Monday, January 2, 2017
What went wrong with the NPD? What went right?
My last article got me thinking about German politics again and had me mulling on the question, 'What went wrong with the NPD?'.
The decline of the NPD, and the rise of the AfD, touches a sore spot with me: I've always liked and admired the NPD, and viewed it as the model we Australian nationalists ought to follow; at the same time, I now acknowledge that the NPD approach hasn't generated much in the way of success. Is it the case, then, that 'neofascists' and 'Neo-Nazis' won't ever do well at elections (at least in Western Europe - let's leave out the examples of Jobbik and Golden Dawn)?
Should the NPD be considered a 'Neo-Nazi' party? My answer is: absolutely. I could reel off a list of the similarities between the NSDAP and the NPD. But I can detect some crucial differences:
1) No charismatic leader. The NPD has been led by men who may be ideologically sound but are not as brilliant as Germany's former Führer: Voigt, Apfel, Pastörs... Which is strange, considering that National Socialism is structured around the 'leadership principle' and what Hitler called 'personality' (that is, the cult of personality around great men). And not just National Socialism: all of the fascism of the 1920s and 1930s revolves around this notion of the importance of charismatic and attractive leadership. Were some fascist from that period to time-travel to the present, the first thing he'd ask of the NPD is, 'Who's your leader? Is he smart? Do people respect him? Does he deliver a good speech? Does he look good in photographs and newsreels? Is he well-dressed? Do women like him?'...
The NPD leadership don't have well-defined media personalities: simply put, no-one knows them nor can they remember, after seeing them, who they are. This is not true of the leaders of the populist parties - men and women such as Farage, Le Pen, Wilders, Åkesson - who are memorable, and well-presented. Compared to them Voigt looks scruffy and ordinary; he reminds everyone of their father. What a contrast Frauke Petry of the AfD presents. It's a great advantage when your party is headed by such a well-dressed, and distinctive, woman.
Oddly enough, the populists - with their understanding of the visuals of politics and politicians - stand closer to Hitler and the NSDAP than the NPD.
2) No uniforms. The NPD has badges, banners, flags, drums, bugles, just like the NSDAP, and does marches and rallies just like the NSDAP. But it doesn't do salutes, doesn't wear uniforms and doesn't structure itself as a paramilitary organisation. It can't do those things because of the law. One might say that this is a good thing, because very few groups can wear a fascist-type uniform with panache and style, and besides which, wearing uniforms - LARPing, as Colin Liddell, a foe of National Socialism, contemptuously calls it - distracts from the doctrine, the politics.
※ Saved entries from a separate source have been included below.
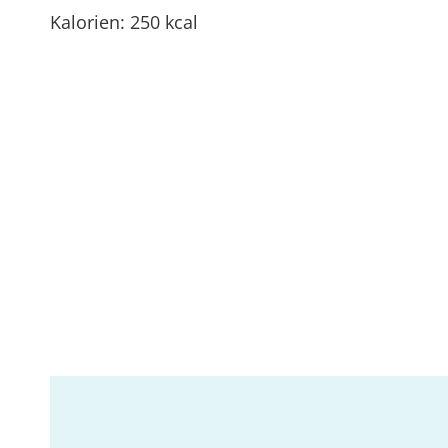
Kalorien: 250 kcal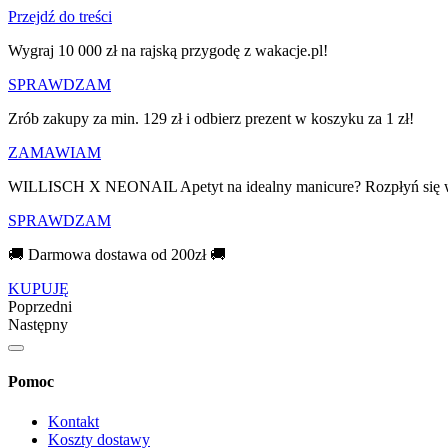
Przejdź do treści
Wygraj 10 000 zł na rajską przygodę z wakacje.pl!​
SPRAWDZAM
Zrób zakupy za min. 129 zł i odbierz prezent w koszyku za 1 zł!
ZAMAWIAM
WILLISCH X NEONAIL Apetyt na idealny manicure? Rozpłyń się 
SPRAWDZAM
🚚 Darmowa dostawa od 200zł 🚚
KUPUJĘ
Poprzedni
Następny
Pomoc
Kontakt
Koszty dostawy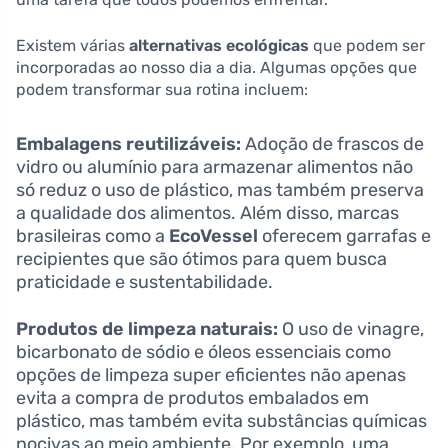
Existem várias
alternativas ecológicas
que podem ser
incorporadas ao nosso dia a dia. Algumas opções que
podem transformar sua rotina incluem:
Embalagens reutilizáveis:
Adoção de frascos de
vidro ou alumínio para armazenar alimentos não
só reduz o uso de plástico, mas também preserva
a qualidade dos alimentos. Além disso, marcas
brasileiras como a
EcoVessel
oferecem garrafas e
recipientes que são ótimos para quem busca
praticidade e sustentabilidade.
Produtos de limpeza naturais:
O uso de vinagre,
bicarbonato de sódio e óleos essenciais como
opções de limpeza super eficientes não apenas
evita a compra de produtos embalados em
plástico, mas também evita substâncias químicas
nocivas ao meio ambiente. Por exemplo, uma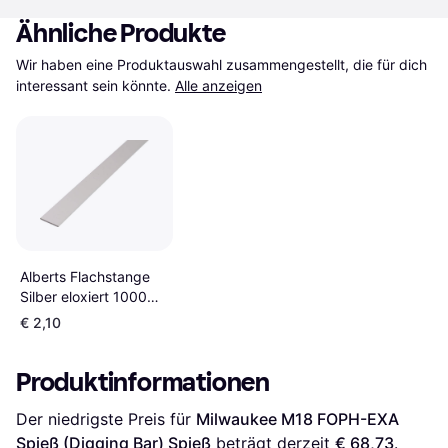
Ähnliche Produkte
Wir haben eine Produktauswahl zusammengestellt, die für dich 
interessant sein könnte.
Alle anzeigen
Alberts Flachstange
Silber eloxiert 1000
Spieß
€ 2,10
Produktinformationen
Der niedrigste Preis für 
Milwaukee M18 FOPH-EXA 
Spieß (Digging Bar) Spieß
 beträgt derzeit 
€ 68,73
. 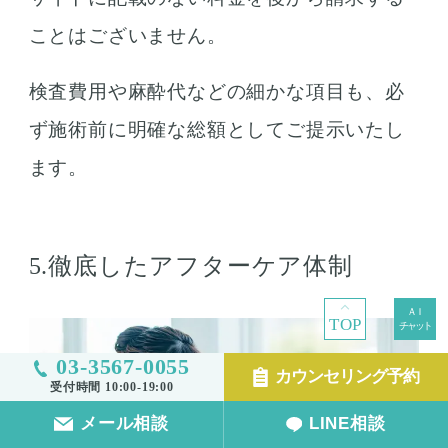
ことはございません。
検査費用や麻酔代などの細かな項目も、必
ず施術前に明確な総額としてご提示いたし
ます。
5.徹底したアフターケア体制
TOP
03-3567-0055
カウンセリング予約
受付時間 10:00-19:00
メール相談
LINE相談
But the fascist doctrine is embodied in the uniform, and the salutes, and the paramilitary ranks. Men in civilian clothes, in business suits, won't bring about Yockey's 'Age of Authority' (that is, age of fascism).
I sometimes ask myself what would happen in Germany were the uniform ban, and the salute ban, lifted. The German nationalists would go back to wearing uniforms in a thrice. Perhaps they wouldn't look good; perhaps the Germans don't have the fashion sense that they did seventy years ago. As one British journalist put it, 'WWII was the last time the Germans dressed well'. But maybe the NPD would manage to pull it off - and enjoy tremendous success.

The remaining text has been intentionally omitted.